右折用などの「矢印信号」が運用されている交差点では、赤信号とともに矢印が点灯した後、再び赤信号に戻る前に「黄色信号」が挟まれるパターンが多く見られます。
【黄色信号にならないことも?】これが「全方向」の矢印が点灯した信号機です(画像)
この矢印信号の後に点灯する「2回目の黄色信号」において、停止状態から直進することは認められているのでしょうか。
道路交通法施行令第2条第1項では、「黄色信号」の意味について「車両及び路面電車(中略)は、停止位置を越えて進行してはならないこと。ただし、黄色の灯火の信号が表示された時において、当該停止位置に近接しているため安全に停止することができない場合を除く」と定められています。

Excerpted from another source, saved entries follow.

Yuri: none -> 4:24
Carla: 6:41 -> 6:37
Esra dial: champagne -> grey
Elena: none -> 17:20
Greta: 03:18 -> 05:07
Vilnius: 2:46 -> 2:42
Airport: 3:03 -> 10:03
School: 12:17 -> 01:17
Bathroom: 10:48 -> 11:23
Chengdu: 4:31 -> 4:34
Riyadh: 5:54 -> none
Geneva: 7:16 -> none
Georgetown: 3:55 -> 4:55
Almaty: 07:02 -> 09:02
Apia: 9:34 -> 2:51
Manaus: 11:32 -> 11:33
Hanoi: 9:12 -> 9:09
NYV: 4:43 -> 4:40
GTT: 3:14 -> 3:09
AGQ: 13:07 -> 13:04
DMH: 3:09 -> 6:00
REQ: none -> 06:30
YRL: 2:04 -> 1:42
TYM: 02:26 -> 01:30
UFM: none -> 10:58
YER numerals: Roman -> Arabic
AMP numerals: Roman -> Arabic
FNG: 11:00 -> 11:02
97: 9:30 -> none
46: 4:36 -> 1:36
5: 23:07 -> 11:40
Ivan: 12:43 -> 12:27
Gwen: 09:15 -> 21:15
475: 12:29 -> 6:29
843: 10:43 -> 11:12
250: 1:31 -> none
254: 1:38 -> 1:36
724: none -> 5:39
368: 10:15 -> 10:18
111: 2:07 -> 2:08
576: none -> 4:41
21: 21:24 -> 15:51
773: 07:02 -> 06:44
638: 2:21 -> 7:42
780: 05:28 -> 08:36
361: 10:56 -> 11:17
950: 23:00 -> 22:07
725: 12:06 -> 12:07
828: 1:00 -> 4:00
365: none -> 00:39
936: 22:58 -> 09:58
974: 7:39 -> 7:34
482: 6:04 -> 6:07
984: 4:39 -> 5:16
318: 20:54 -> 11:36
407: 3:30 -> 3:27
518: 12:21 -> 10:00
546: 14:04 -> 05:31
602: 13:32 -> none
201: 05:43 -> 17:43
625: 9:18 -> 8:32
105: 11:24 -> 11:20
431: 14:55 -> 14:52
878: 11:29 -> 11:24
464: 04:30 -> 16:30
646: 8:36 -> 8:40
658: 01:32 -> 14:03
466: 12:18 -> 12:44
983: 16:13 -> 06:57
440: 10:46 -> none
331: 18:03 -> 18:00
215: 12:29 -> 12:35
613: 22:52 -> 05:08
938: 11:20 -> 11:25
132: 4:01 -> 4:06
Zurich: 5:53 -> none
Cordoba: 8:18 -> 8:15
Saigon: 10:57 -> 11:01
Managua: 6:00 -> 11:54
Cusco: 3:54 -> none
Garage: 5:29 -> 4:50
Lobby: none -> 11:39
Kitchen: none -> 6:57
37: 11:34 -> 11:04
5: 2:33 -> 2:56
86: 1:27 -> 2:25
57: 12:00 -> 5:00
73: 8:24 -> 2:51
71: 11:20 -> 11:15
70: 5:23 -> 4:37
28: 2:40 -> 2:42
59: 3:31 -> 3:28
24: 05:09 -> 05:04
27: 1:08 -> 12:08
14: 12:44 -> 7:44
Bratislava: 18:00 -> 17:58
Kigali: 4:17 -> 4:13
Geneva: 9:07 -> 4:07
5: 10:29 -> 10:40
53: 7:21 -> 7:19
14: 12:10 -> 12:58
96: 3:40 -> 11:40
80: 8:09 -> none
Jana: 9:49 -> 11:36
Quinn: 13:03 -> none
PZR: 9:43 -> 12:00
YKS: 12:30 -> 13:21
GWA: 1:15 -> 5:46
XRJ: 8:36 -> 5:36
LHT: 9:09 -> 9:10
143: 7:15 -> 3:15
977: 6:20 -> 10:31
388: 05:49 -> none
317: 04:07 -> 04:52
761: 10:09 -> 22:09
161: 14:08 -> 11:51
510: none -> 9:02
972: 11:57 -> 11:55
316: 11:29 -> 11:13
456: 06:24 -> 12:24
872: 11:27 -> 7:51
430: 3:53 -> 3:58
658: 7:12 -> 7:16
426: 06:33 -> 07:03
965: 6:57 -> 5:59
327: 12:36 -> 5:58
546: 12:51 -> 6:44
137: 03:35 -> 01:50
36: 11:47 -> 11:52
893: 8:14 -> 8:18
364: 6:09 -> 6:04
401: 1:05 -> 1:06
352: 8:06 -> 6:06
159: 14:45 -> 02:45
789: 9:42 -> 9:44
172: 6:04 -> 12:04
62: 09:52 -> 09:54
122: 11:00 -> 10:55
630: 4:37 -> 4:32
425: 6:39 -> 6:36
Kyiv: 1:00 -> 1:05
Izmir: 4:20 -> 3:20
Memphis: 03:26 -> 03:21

つまり、矢印信号が出る前の「赤信号」の時点で一度停止しているならば、その後の黄色信号で発進することは「安全に停止することができない場合」には該当せず、明確な交通違反(信号無視)となります。
一方で、右折矢印信号に従って進行中、停止線に差し掛かったタイミングで黄色に切り替わった場合であれば、前述の「安全に停止できない場合」と判断され、進行が認められるケースもあります。しかし、これはあくまで「進行中」の話であり、停止状態からの発進が正当化されるわけではありません。
SNS等では、黄色信号になった瞬間にフライング気味に直進発進する車を目撃したという声も多く、ルールを遵守するドライバーからは「予測に反する動きをする車」として警戒の対象となっています。
ちなみに、矢印の点灯後に黄色を挟まず、そのまま矢印のみが消灯して赤信号に戻る信号機も少数ながら存在します。これらは旧式の制御機である場合や、全方向の矢印が点灯した状態から一斉に赤へ切り替わるなど、特殊な運用で見られる光景です。